In a descriptive and very immersive collection of scenarios Gordon delves into what it’s like living with bipolar, interacting with others and the inspiration that keeps his head above water. 

It feels like being deep underwater

Sinking to the seabed where coloured depths crush against the vulcanised diving suit and dim the porthole glass of the enclosing brass helmet. Clumsy boots disturb the mud and murk the water even more. Screw threads and leather seals keep him dry, yet the breathing hose fills the helmet with the gagging smell of rubber to mix with the stench of greased canvas, sweat and the blood-like taste of iron.

Everything is slow, movements, thoughts, you name it. He hasn’t measured how deep he is, and he hasn’t checked that someone will always be pumping the air down to him. It doesn’t occur to him his life is in the hands of others; that he’ll suffocate if they stop pumping or that he’ll never rise to the surface without them winching the safety line. Does he even have a safety line? Again, he neither knows nor understands. It’s as though he has always been down here. It happens that way.

‘They’ are a world away in every sense. The weighted belt and those leaden-soled boots root him to the spot unless he puts real effort into it. But effort of any kind is well-nigh impossible when the mud sucks at his feet daring him to take a step. One leg before the other is no longer an instinct, just as raising an arm is too much bother. Stay. Motionless. Less to do. It’s best. He doesn’t think to ask what he is down here for, to mend a hull or search for ancient cannon like the documentaries?

There are tools to get out, but how do you use them?

There are some tools in his clumsy gauntlet hand but he doesn’t know how they got there or their purpose, and when he lets them fall to the seabed, that there might be a need to pick them up doesn’t cross his mind. He just stares at the pile for a moment before squinting again into the dark. “Doctor, I'm unwell.” It is not that he is unaware of his circumstances, every thought presses in on him like the weight of the sea above. He would like to be out of the diving suit, even if he drowns, which would make a change.

He sees his living room furniture, sofa, telly in the gloom. No, those are not dropped tools on the seabed but that dirty teaspoon he never picked up from the rug, with all the other things he can’t pick up that litter his unwashed home. And she’s there. Yes. What about her? No diving suit, just her. She’s come to see him, not as often as before. “Can you hear me?” he calls inside his helmet which bangs the words back. She doesn’t respond. On the sofa but not getting wet, on the sofa but not with him, looking at him with despair. Unhappy woman.

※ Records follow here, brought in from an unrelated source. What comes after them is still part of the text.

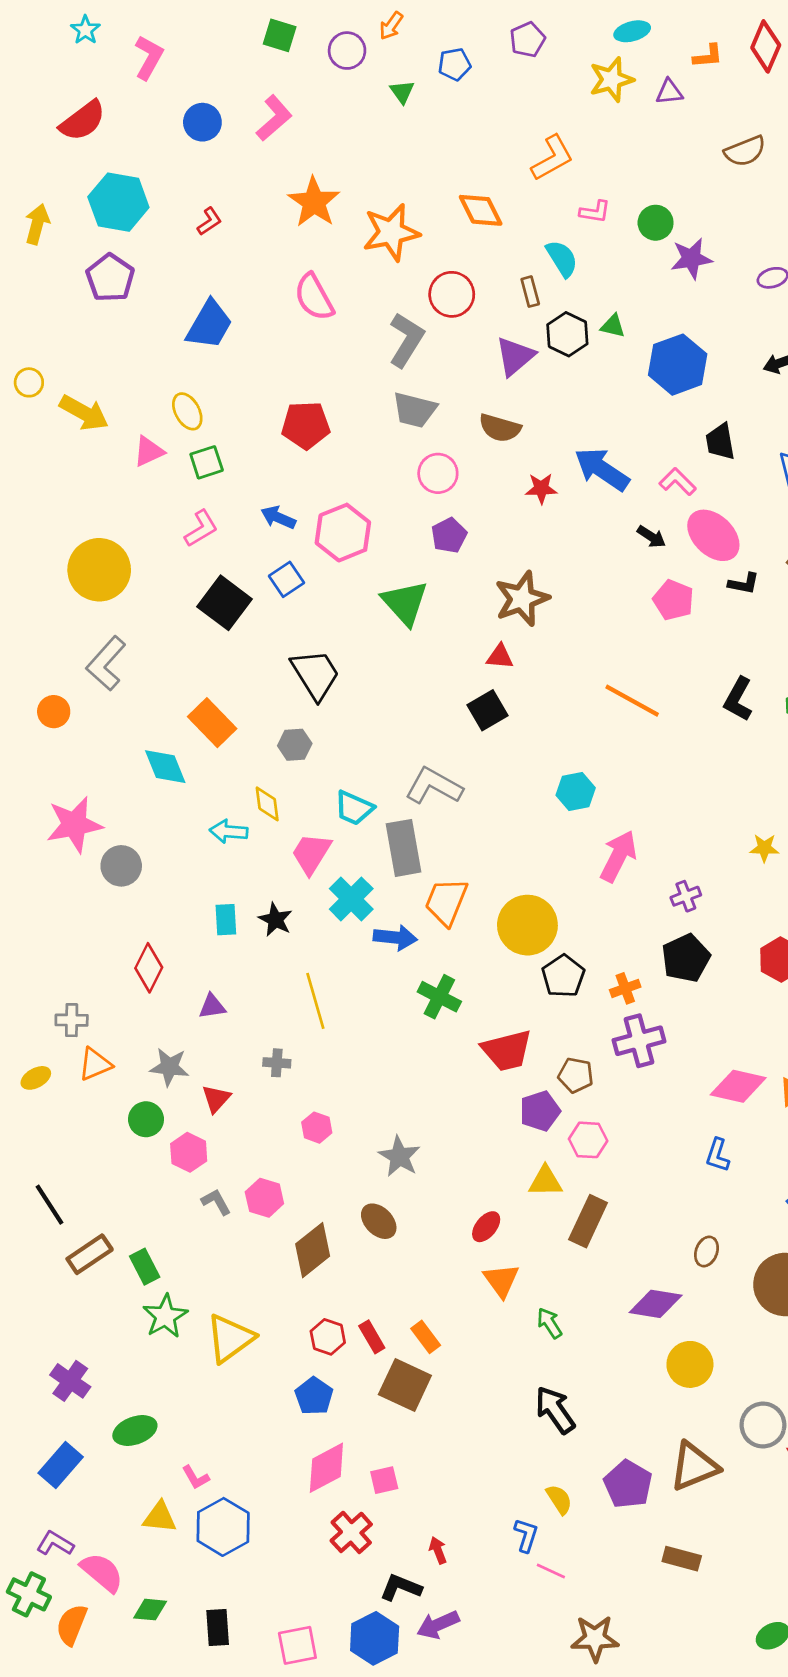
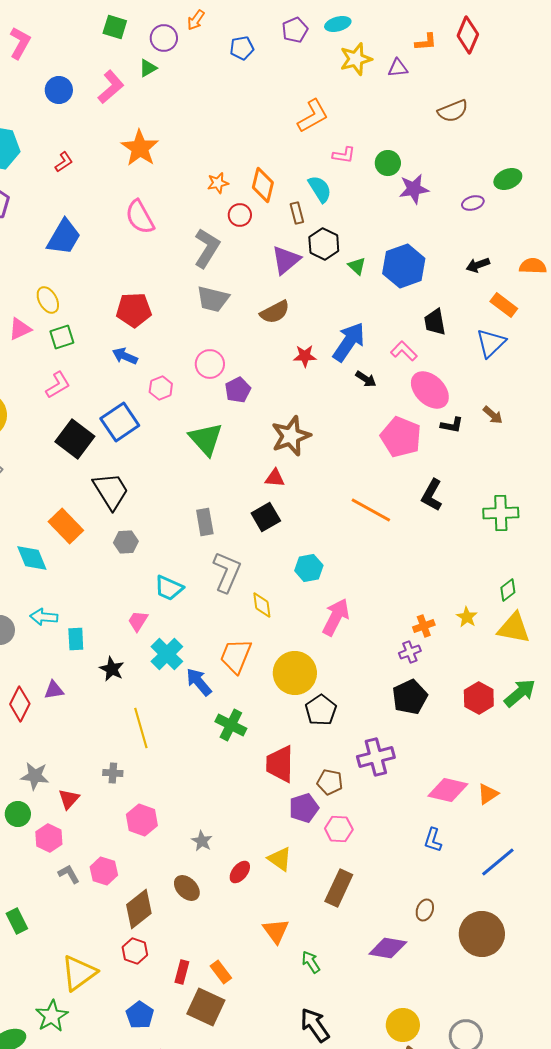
cyan ellipse: (632, 31) -> (338, 24), moved
green triangle: (402, 92) -> (148, 68), moved, turned 36
orange diamond: (481, 210) -> (263, 185), moved, turned 40
orange star: (391, 232) -> (218, 183), moved, size x0.5
red circle: (452, 294) -> (240, 215), size x0.7
green triangle: (613, 326) -> (357, 266), moved, turned 30
brown semicircle: (500, 428) -> (275, 312), turned -44
blue arrow: (602, 469) -> (349, 342), turned 90
pink circle: (438, 473) -> (210, 364), moved
blue arrow: (278, 517) -> (125, 356), moved
pink hexagon: (343, 533) -> (161, 388), size x0.6
black arrow: (651, 537) -> (366, 379), moved
blue square: (286, 579) -> (120, 422), size x1.5
pink pentagon: (673, 600) -> (401, 437), size x1.4
black trapezoid: (315, 674) -> (111, 491), moved
black L-shape: (738, 699) -> (432, 495), moved
gray L-shape: (434, 786) -> (227, 572), turned 84
cyan hexagon: (576, 791) -> (309, 568), moved
yellow diamond: (267, 804) -> (262, 605), moved
cyan arrow: (229, 831) -> (44, 617), moved
gray rectangle: (404, 848) -> (205, 522), moved, size x0.7
yellow star: (764, 848) -> (467, 617), turned 30
pink trapezoid: (311, 853) -> (138, 621), size x0.7
pink arrow: (618, 856) -> (336, 617), moved
cyan rectangle: (226, 920) -> (76, 639), moved
blue arrow: (395, 937) -> (199, 682), turned -136
orange cross: (625, 988) -> (424, 626), moved
purple triangle: (212, 1006) -> (54, 690), moved
red trapezoid: (507, 1050) -> (280, 764), turned 105
pink hexagon: (317, 1128) -> (142, 820), size x1.4
gray star: (399, 1156) -> (202, 841), size x0.7
yellow triangle: (545, 1181) -> (280, 859), moved, turned 36
red ellipse: (486, 1227) -> (240, 872), moved
green star: (165, 1316) -> (52, 1016), moved
red hexagon: (328, 1337) -> (135, 951), moved
red rectangle: (372, 1337) -> (182, 972), turned 45
yellow circle: (690, 1364) -> (403, 1025), moved

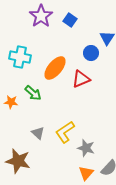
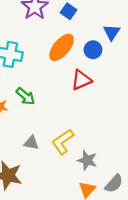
orange ellipse: (55, 68) -> (62, 47), moved
gray triangle: (38, 133) -> (31, 143), turned -32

There is a way to keep your head above water

She disappears into the gloom, not waving. He says bye. It would be good to sleep. “This is alarming” says the duty doctor with his stethoscope neck, electronic noises and tubes not like the diving suit. Doctor’s thinking “You can’t take your life because we’ve taken an oath.” Is it what the patient really wants? Really really wants? No, now he’s still alive and he hadn’t wanted to hurt her and everyone. So sorry. There comes a time, there always does, and he then remembers it with relief, that he starts to rise. The diving suit dissolves and falls away as he slowly floats to the surface.

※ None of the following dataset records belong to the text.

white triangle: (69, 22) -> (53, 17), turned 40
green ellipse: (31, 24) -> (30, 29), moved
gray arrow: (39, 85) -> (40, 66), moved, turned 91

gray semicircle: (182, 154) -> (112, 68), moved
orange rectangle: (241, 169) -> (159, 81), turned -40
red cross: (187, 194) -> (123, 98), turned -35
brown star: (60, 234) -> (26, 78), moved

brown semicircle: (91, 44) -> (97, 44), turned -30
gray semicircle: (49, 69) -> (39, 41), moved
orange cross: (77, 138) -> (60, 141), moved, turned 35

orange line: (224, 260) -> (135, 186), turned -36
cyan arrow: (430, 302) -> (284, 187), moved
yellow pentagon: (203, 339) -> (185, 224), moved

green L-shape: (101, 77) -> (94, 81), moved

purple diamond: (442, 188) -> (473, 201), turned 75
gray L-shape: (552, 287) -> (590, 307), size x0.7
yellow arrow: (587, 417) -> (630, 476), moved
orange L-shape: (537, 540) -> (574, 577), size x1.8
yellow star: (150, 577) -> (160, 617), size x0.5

It may take a couple of weeks, he’s that deep. Careful not to get the bends in his body he’s got them in his bonce already. For god’s sake what’s he got to be depressed about but people don’t understand it’s chemical. He’s shaving, studying himself through the wiped smear in the misted mirror, wet hair from the shower.

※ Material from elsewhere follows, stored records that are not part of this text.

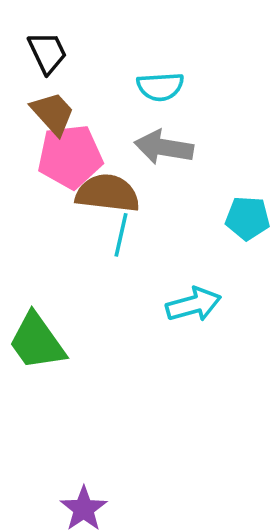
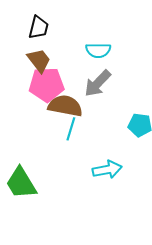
black trapezoid: (47, 53) -> (38, 27), turned 35
gray arrow: (164, 147) -> (98, 83), turned -60

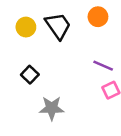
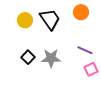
gray star: (52, 108) -> (51, 58), moved

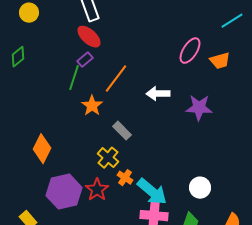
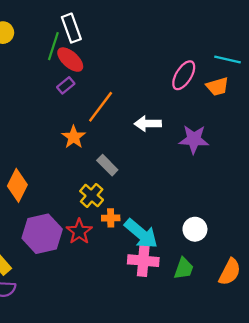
cyan line: (232, 21) -> (228, 60), moved, turned 45
green line: (74, 78) -> (53, 46), moved
orange cross: (125, 178) -> (111, 218), turned -35

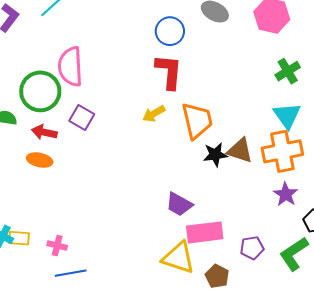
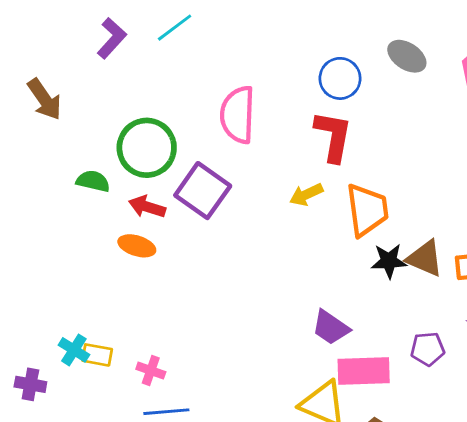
pink semicircle: (70, 67) -> (238, 115), moved
purple square: (82, 118) -> (203, 191), size x1.5
purple pentagon: (252, 248) -> (428, 349), moved

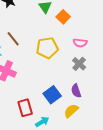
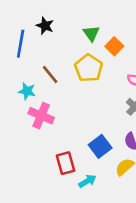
yellow pentagon: (47, 48) -> (89, 68), moved, turned -30

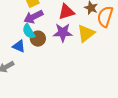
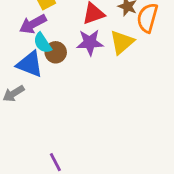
purple arrow: (34, 17) -> (33, 24), moved
blue triangle: (19, 46) -> (30, 64), size x1.5

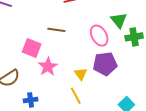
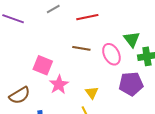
brown line: (56, 30) -> (81, 48), moved
purple pentagon: (105, 64) -> (131, 84), moved

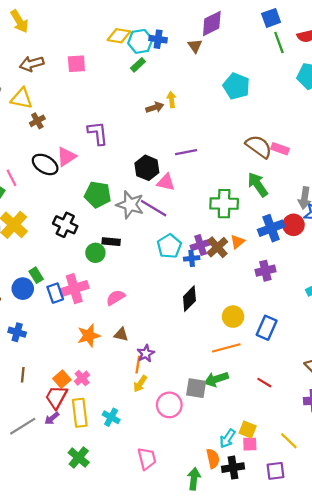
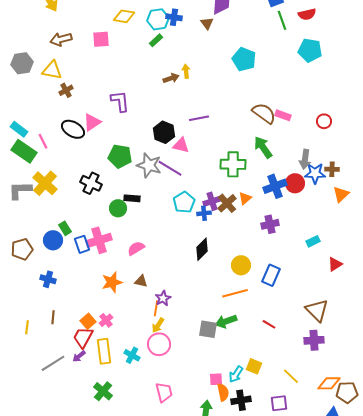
yellow diamond: (119, 36) -> (124, 16), moved
pink circle: (169, 405) -> (159, 344), moved
pink square: (250, 444) -> (216, 379), moved

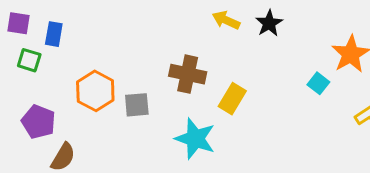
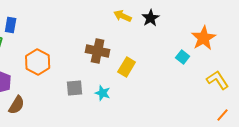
gray square: (137, 105) -> (75, 88), moved
cyan star: (195, 139) -> (103, 93), size x0.6

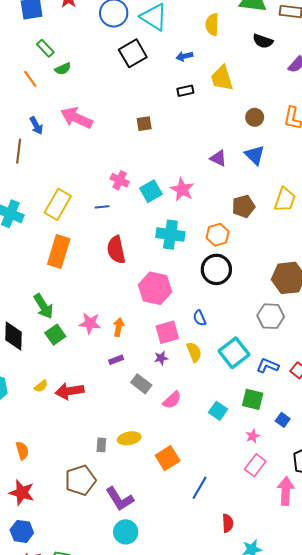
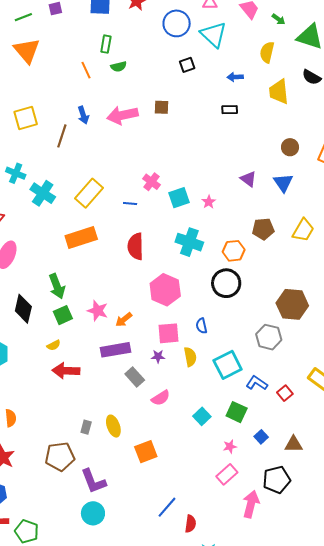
green rectangle: (45, 48) -> (106, 44), turned 42
black square: (133, 53) -> (187, 65), size x0.6
yellow trapezoid: (222, 78) -> (279, 92), moved
pink arrow: (77, 118) -> (122, 115), turned -48
brown square: (144, 124) -> (162, 107), moved
pink star: (182, 190) -> (209, 202), size x0.6
orange rectangle: (59, 251) -> (81, 238), turned 44
orange arrow: (119, 327) -> (124, 320), turned -150
purple rectangle: (116, 360) -> (115, 350), size x2.0
yellow semicircle: (41, 386) -> (54, 345), moved
yellow ellipse: (129, 438) -> (113, 426), turned 70
blue line: (199, 488) -> (167, 507), moved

He’s not feeling so bad today. The law says he’s allowed to work without prejudice but try telling that at the interview. Discrimination can be disguised as so many other things, buried like a legal secret. But he has to sign-on because no-one is allowed not to employ him ha-ha. Double negative is what he often feels like but mustn’t feel sorry for himself at this point in the swing. Count his blessings and stock-up in his head before the arc traces too far the other way. Terra firma if only briefly. His condition is invisible: “What’s he got to be depressed about, selfish git?” It’s chemical, for pity’s sake!

Google it. bipolar, lots of famous people have it.. “Doctor, I’m unwell”. Borderline personality disorder. Can’t fix a personality disorder so that’s a big box ticked. Catch-all’s are good, they keep the paperwork down. People are there, they want to help, they really do but inside the suit, whichever it is, he’s on his own, protected and vulnerable, imprisoned and free.